*TASK GOAL*:
Output the entries underneath exactly as they are.

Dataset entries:

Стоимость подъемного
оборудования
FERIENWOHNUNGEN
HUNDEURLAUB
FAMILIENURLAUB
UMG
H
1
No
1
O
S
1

*RESPONSE BELOW*:
Стоимость подъемного
оборудования
FERIENWOHNUNGEN
HUNDEURLAUB
FAMILIENURLAUB
UMG
H
1
No
1
O
S
1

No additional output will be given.